Who: Alexander Hamilton and Arcturus Black What: Visiting an ill friend Where: Medbay When: Saturday
Arcturus hadn't been in to visit Hamilton before now. He had needed to take precautions. It wasn't that he didn't trust O'Hara, only that the price of being wrong could be very high, and he was far more worried for Sirius than himself. Arcturus could shake off any muggle disease without a second thought, but the same couldn't be said for young magical children. It was two years since he'd lost his daughter, Isidora, and that had started with a cough and not a fever, but the details hardly mattered. He didn't talk about it. A wizard from his own time would have known that it spoke to some grief when he listed his children and gave a five year gap between Alexius and Leila, but modern people with their smaller families appeared not to notice, and in a way that made matters easier for him. Sirius' life already seemed to hang in the balance, however, and Arcturus meant to do everything in his power to keep the boy safe.

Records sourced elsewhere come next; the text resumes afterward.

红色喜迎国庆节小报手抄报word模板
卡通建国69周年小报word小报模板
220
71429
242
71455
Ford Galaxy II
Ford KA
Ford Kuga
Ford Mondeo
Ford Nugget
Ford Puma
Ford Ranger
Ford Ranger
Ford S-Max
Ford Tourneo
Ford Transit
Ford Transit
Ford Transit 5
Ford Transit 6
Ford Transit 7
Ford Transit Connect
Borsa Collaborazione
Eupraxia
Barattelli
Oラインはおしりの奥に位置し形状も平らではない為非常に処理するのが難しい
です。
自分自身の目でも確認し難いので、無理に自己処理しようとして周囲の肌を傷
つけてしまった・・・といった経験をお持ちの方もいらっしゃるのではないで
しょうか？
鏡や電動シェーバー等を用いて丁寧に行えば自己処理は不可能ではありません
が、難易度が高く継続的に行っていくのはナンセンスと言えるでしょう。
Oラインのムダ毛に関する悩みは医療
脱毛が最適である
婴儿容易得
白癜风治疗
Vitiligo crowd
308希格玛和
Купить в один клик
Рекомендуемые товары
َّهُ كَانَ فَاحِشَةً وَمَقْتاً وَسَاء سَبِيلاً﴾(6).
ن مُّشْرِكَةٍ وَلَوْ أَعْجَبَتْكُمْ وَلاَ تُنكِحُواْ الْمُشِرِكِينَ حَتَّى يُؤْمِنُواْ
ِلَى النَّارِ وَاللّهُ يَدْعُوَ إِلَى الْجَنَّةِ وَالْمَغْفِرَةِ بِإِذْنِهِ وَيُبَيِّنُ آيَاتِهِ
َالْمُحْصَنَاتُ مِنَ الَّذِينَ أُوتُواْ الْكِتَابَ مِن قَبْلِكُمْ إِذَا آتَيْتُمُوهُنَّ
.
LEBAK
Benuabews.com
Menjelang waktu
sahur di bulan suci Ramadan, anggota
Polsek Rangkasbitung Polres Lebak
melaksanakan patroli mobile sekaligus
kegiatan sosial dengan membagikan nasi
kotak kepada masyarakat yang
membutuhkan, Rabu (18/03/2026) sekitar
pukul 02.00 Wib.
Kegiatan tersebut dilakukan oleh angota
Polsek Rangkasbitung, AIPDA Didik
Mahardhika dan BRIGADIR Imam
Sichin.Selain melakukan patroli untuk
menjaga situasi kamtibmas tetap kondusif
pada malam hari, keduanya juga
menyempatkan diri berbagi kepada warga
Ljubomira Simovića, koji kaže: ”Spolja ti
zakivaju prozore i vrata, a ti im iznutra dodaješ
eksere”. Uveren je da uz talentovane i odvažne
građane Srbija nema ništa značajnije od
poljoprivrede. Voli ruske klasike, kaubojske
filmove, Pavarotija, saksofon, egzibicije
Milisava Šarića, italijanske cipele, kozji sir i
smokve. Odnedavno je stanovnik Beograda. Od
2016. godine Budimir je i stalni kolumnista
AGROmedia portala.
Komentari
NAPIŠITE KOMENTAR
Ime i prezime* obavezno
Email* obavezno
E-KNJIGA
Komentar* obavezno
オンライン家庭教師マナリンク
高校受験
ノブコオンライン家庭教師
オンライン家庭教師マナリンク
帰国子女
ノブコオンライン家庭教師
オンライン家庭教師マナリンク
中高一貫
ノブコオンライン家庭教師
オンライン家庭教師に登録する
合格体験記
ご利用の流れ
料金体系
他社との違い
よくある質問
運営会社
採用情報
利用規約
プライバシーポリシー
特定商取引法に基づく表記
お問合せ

That meant watching Crawley. Arcturus would never have prompted his friend to visit Hamilton for this purpose, it would have been monstrous – but Crawley was visiting anyway, and after he had been in Hamilton's company for a week and showed no signs of illness, Arcturus was as assured as he could be that the malaria would not somehow get passed on to Sirius.
That meant he could visit, which he was doing despite his misgivings and dread surrounding muggle medicine and all that related to it. He kept his wand close, just in case. Arcturus knew that half the tales he'd been told about muggles as a child were inventions or exaggerations, but that didn't account for the other half!
When he arrived, he was surprised to find Hamilton in what looked like a reasonably ordinary bed, with nothing horrendous and muggle to be seen, at least in his immediate vicinity. He raised one hand in greeting, the sleeve of his dark robe falling down his arm a little. 'It's very good to see you, Hamilton,' he said, standing at a distance and trying not to look as awkward and uncomfortable as he felt in that place.